+++ Record extracts +++

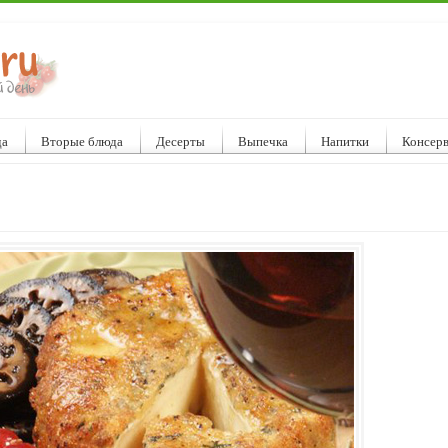
да
Вторые блюда
Десерты
Выпечка
Напитки
Консер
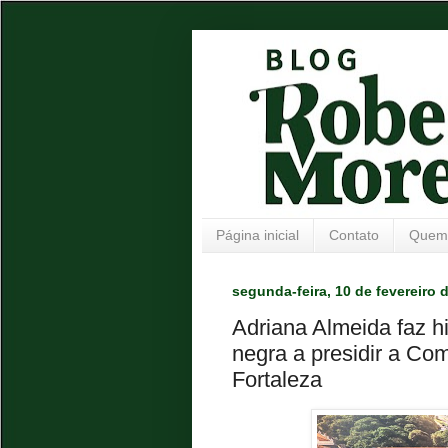
Página inicial
Contato
Quem
segunda-feira, 10 de fevereiro 
Adriana Almeida faz hi
negra a presidir a C
Fortaleza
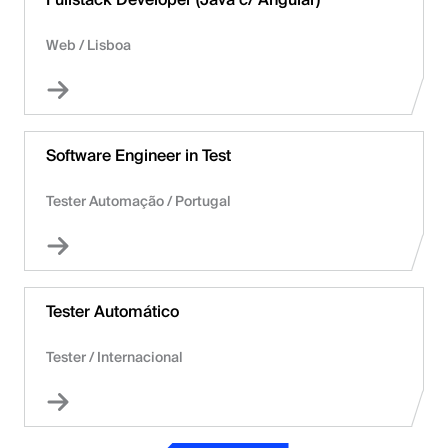
Web
/
Lisboa
Software Engineer in Test
Tester Automação
/
Portugal
Tester Automático
Tester
/
Internacional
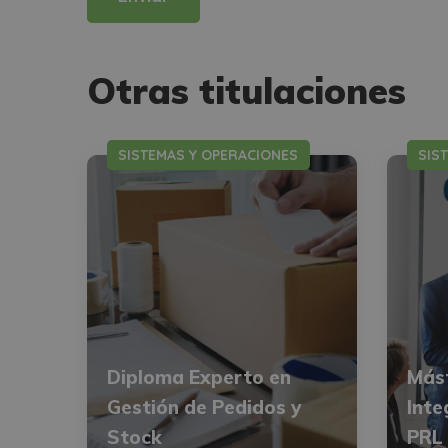
Otras titulaciones
SISTEMAS Y OPERACIONES
SIS
Diploma Experto en
Mást
Gestión de Pedidos y
Inte
Stock
PRL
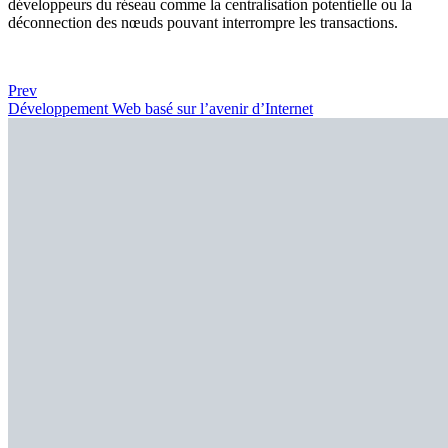
développeurs du réseau comme la centralisation potentielle ou la
déconnection des nœuds pouvant interrompre les transactions.
Prev
Développement Web basé sur l’avenir d’Internet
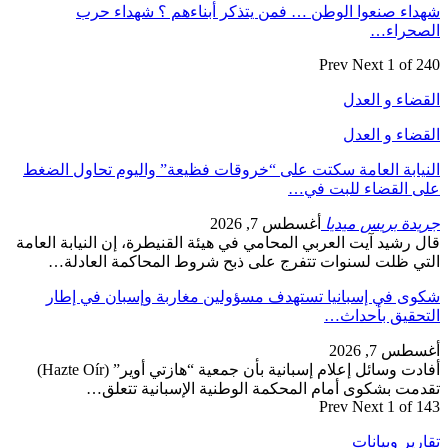
شهداء صنعوا الوطن … فمن يتذكر أبناءهم ؟ شهداء حرب
الصحراء…
Prev
Next
1 of 240
القضاء و العدل
القضاء و العدل
النيابة العامة سكتت على “خروقات فظيعة” واليوم تحاول الضغط
على القضاء للبت في…
جريدة بريس ميديا
أغسطس 7, 2026
قال رشيد آيت العربي المحامي في هيئة القنيطرة، إن النيابة العامة
التي ظلت لسنوات تتفرج على ذبح شروط المحاكمة العادلة…
شكوى في إسبانيا تستهدف مسؤولين مغاربة وإسبان في إطار
التحقيق بأحداث…
أغسطس 7, 2026
أفادت وسائل إعلام إسبانية بأن جمعية “هازتي أوير” (Hazte Oír)
تقدمت بشكوى أمام المحكمة الوطنية الإسبانية تتعلق…
Prev
Next
1 of 143
تقارير وبيانات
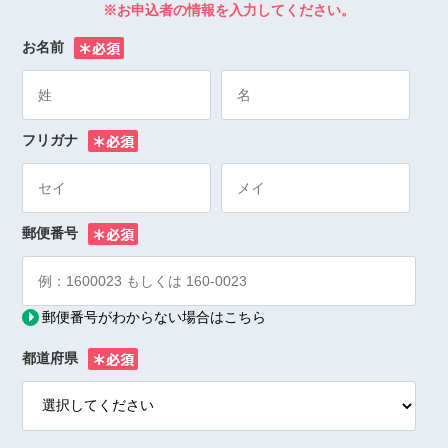
※お申込者の情報を入力してください。
お名前
※
フリガナ
※
郵便番号
※
郵便番号がわからない場合はこちら
都道府県
※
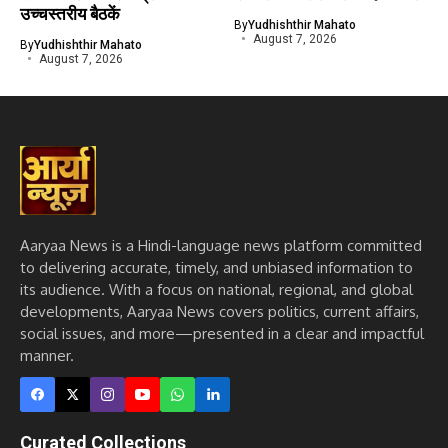
उच्चस्तरीय बैठकें
By
Yudhishthir Mahato
August 7, 2026
By
Yudhishthir Mahato
August 7, 2026
Aaryaa News is a Hindi-language news platform committed
to delivering accurate, timely, and unbiased information to
its audience. With a focus on national, regional, and global
developments, Aaryaa News covers politics, current affairs,
social issues, and more—presented in a clear and impactful
manner.
Curated Collections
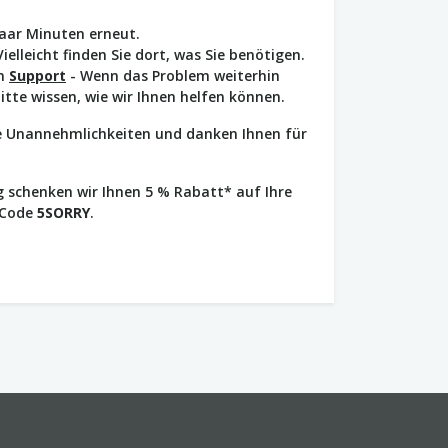
paar Minuten erneut.
Vielleicht finden Sie dort, was Sie benötigen.
en
Support
- Wenn das Problem weiterhin
bitte wissen, wie wir Ihnen helfen können.
ie Unannehmlichkeiten und danken Ihnen für
 schenken wir Ihnen 5 % Rabatt* auf Ihre
 Code
5SORRY
.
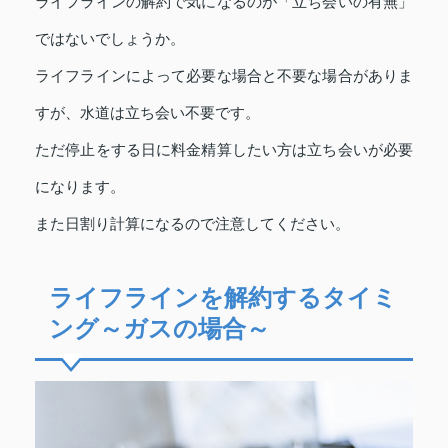
ライフラインの解約で気になるのが「立ち会いの有無」
ではないでしょうか。
ライフラインによって必要な場合と不要な場合がありま
すが、水道は立ち会い不要です。
ただ停止をする日に料金精算したい方は立ち会いが必要
になります。
また日割り計算になるので注意してください。
ライフラインを解約するタイミ
ング～ガスの場合～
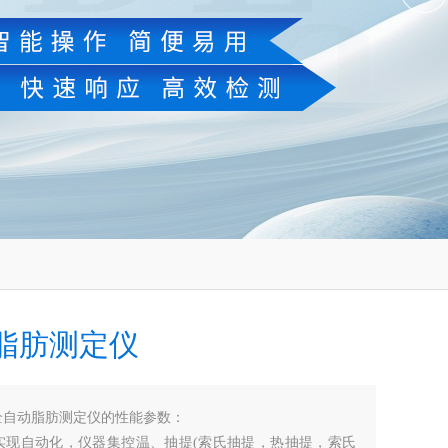
脂肪测定仪
全自动脂肪测定仪的性能参数：
实现自动化，仪器集控温、抽提(索氏抽提，热抽提，索氏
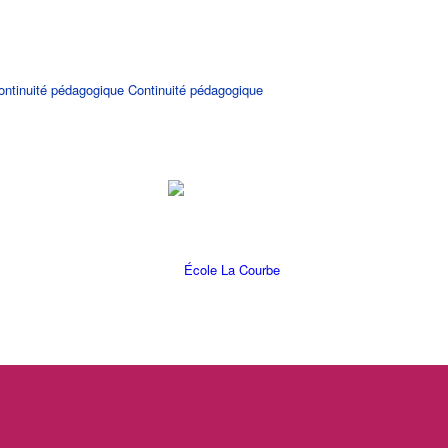
Continuité pédagogique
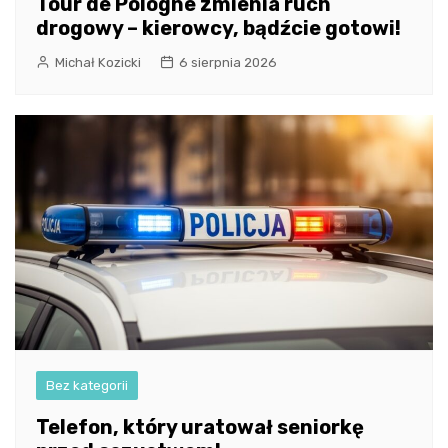
Tour de Pologne zmienia ruch
drogowy – kierowcy, bądźcie gotowi!
Michał Kozicki
6 sierpnia 2026
Bez kategorii
Telefon, który uratował seniorkę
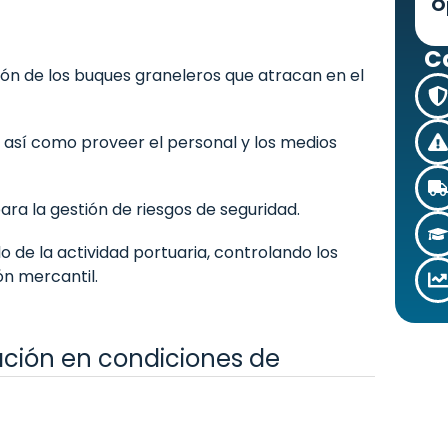
O
C
ón de los buques graneleros que atracan en el
, así como proveer el personal y los medios
a la gestión de riesgos de seguridad.
lo de la actividad portuaria, controlando los
ón mercantil.
ación en condiciones de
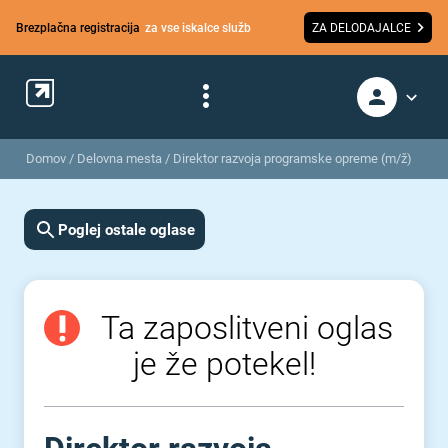
Brezplačna registracija
za vse iskalce služb
ZA DELODAJALCE
Domov
/
Delovna mesta
/
Direktor razvoja programske opreme (m/ž)
Poglej ostale oglase
Ta zaposlitveni oglas
je že potekel!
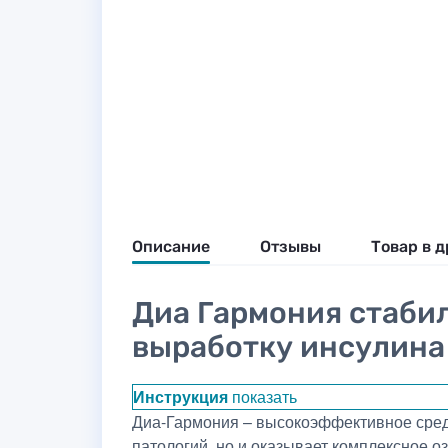
Описание
Отзывы
Товар в д
Диа Гармония стаби
выработку инсулина
Инструкция
показать
Диа-Гармония – высокоэффективное средс
патологий, но и оказывает комплексное 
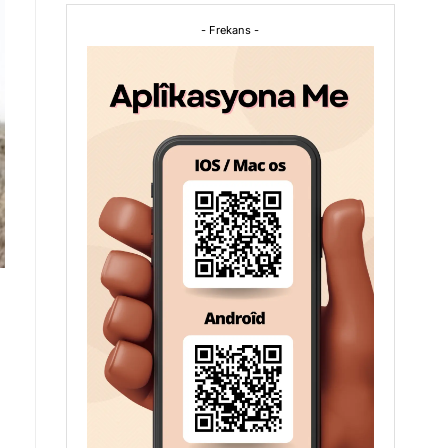
- Frekans -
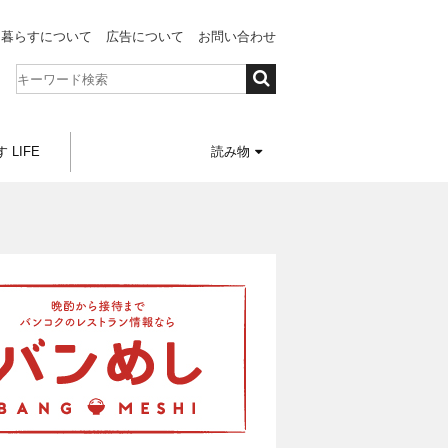
と暮らすについて
広告について
お問い合わせ
 LIFE
読み物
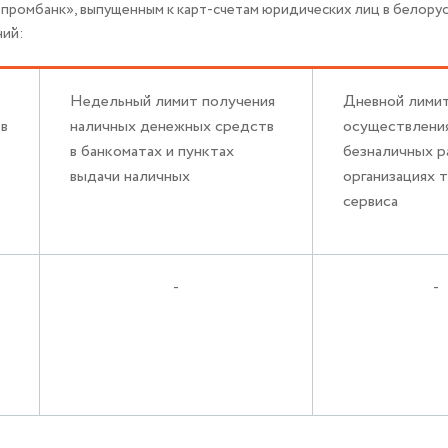
ромбанк», выпущенным к карт-счетам юридических лиц в белорусс
ний:
Недельный лимит получения
Дневной лими
в
наличных денежных средств
осуществлени
в банкоматах и пунктах
безналичных р
выдачи наличных
организациях 
сервиса
-
-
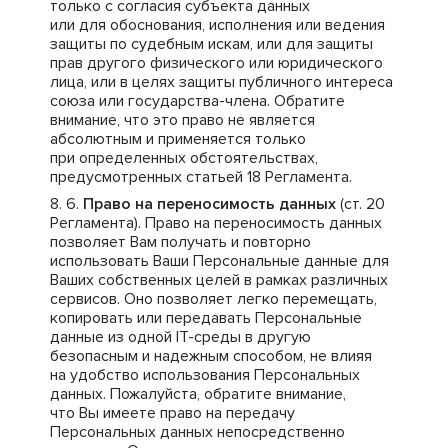
только с согласия субъекта данных
или для обоснования, исполнения или ведения
защиты по судебным искам, или для защиты
прав другого физического или юридического
лица, или в целях защиты публичного интереса
союза или государства-члена. Обратите
внимание, что это право не является
абсолютным и применяется только
при определенных обстоятельствах,
предусмотренных статьей 18 Регламента.
Право на переносимость данных
(ст. 20
Регламента). Право на переносимость данных
позволяет Вам получать и повторно
использовать Ваши Персональные данные для
Ваших собственных целей в рамках различных
сервисов. Оно позволяет легко перемещать,
копировать или передавать Персональные
данные из одной IT-среды в другую
безопасным и надежным способом, не влияя
на удобство использования Персональных
данных. Пожалуйста, обратите внимание,
что Вы имеете право на передачу
Персональных данных непосредственно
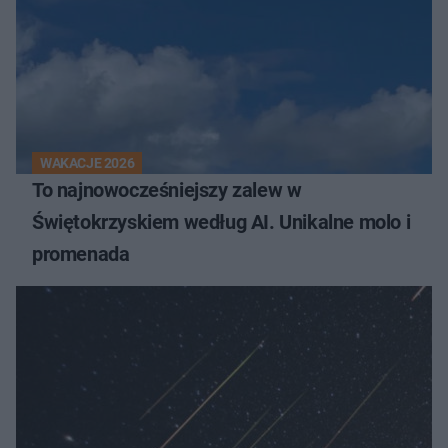
WAKACJE 2026
To najnowocześniejszy zalew w
Świętokrzyskiem według AI. Unikalne molo i
promenada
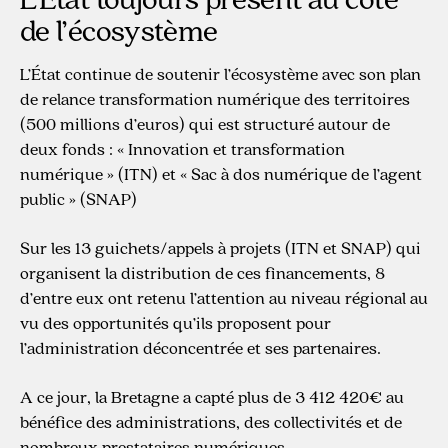
de l’écosystème
L’État continue de soutenir l’écosystème avec son plan
de relance transformation numérique des territoires
(500 millions d’euros) qui est structuré autour de
deux fonds : « Innovation et transformation
numérique » (ITN) et « Sac à dos numérique de l’agent
public » (SNAP)
Sur les 13 guichets/appels à projets (ITN et SNAP) qui
organisent la distribution de ces financements, 8
d’entre eux ont retenu l’attention au niveau régional au
vu des opportunités qu’ils proposent pour
l’administration déconcentrée et ses partenaires.
A ce jour, la Bretagne a capté plus de 3 412 420€ au
bénéfice des administrations, des collectivités et de
nombreux prestataires numériques.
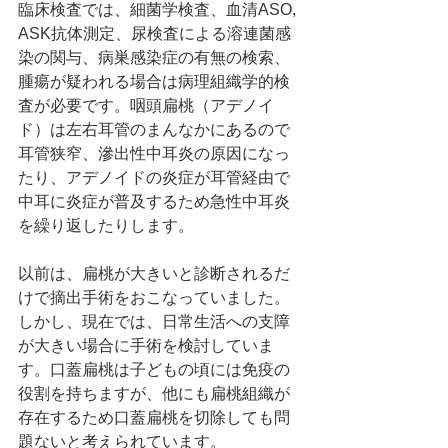
臨床検査では、細菌学検査、血清ASO, 
ASK抗体測定、尿検査による溶連菌感
染の関与、病巣感染症の有無の検索、
腫瘍が疑われる場合は病理組織学的検
査が必要です。咽頭扁桃（アデノイ
ド）は左右耳管のまんなかにあるので
耳管狭窄、滲出性中耳炎の原因になっ
たり、アデノイドの炎症が耳管経由で
中耳に炎症が普及するため急性中耳炎
を繰り返したりします。
以前は、扁桃が大きいと診断されるだ
けで摘出手術をおこなっていました。
しかし、現在では、日常生活への支障
が大きい場合に手術を検討していま
す。口蓋扁桃は子どもの頃には免疫の
役割を持ちますが、他にも扁桃組織が
存在するため口蓋扁桃を切除しても問
題ないと考えられています。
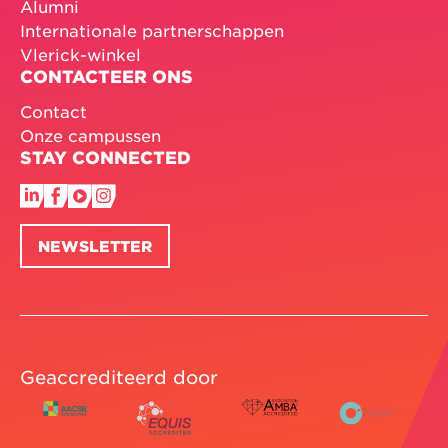
Alumni
Internationale partnerschappen
Vlerick-winkel
CONTACTEER ONS
Contact
Onze campussen
STAY CONNECTED
NEWSLETTER
Geaccrediteerd door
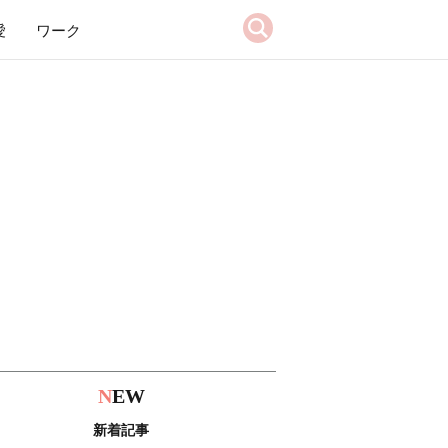
愛
ワーク
N
EW
新着記事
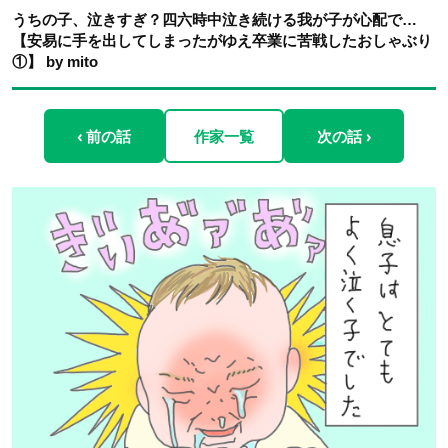
うちの子、泣きすぎ？四六時中泣き続ける我が子が心配で…
【安易に手を出してしまったがゆえ卒業に苦戦したおしゃぶり
①】 by mito
‹ 前の話
作家一覧
次の話 ›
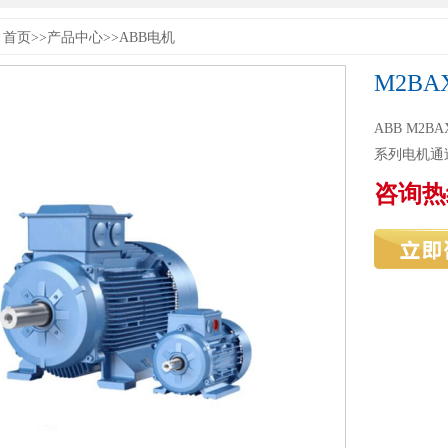
首页
>>
产品中心
>>
ABB电机
M2B
ABB M2
系列电机通
咨询热线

+++

▸ **Exercise instructions**: From the material above, output only the span of lines that starts at the one containing "наличных денежных средств" and finishes at the one containing "что Вы имеете право на передачу", word for word and free of pictures.

▸ **Solution**:
наличных денежных средств
осуществлени
в банкоматах и пунктах
безналичных р
выдачи наличных
организациях 
сервиса
-
-
только с согласия субъекта данных
или для обоснования, исполнения или ведения
защиты по судебным искам, или для защиты
прав другого физического или юридического
лица, или в целях защиты публичного интереса
союза или государства-члена. Обратите
внимание, что это право не является
абсолютным и применяется только
при определенных обстоятельствах,
предусмотренных статьей 18 Регламента.
Право на переносимость данных
(ст. 20
Регламента). Право на переносимость данных
позволяет Вам получать и повторно
использовать Ваши Персональные данные для
Ваших собственных целей в рамках различных
сервисов. Оно позволяет легко перемещать,
копировать или передавать Персональные
данные из одной IT-среды в другую
безопасным и надежным способом, не влияя
на удобство использования Персональных
данных. Пожалуйста, обратите внимание,
что Вы имеете право на передачу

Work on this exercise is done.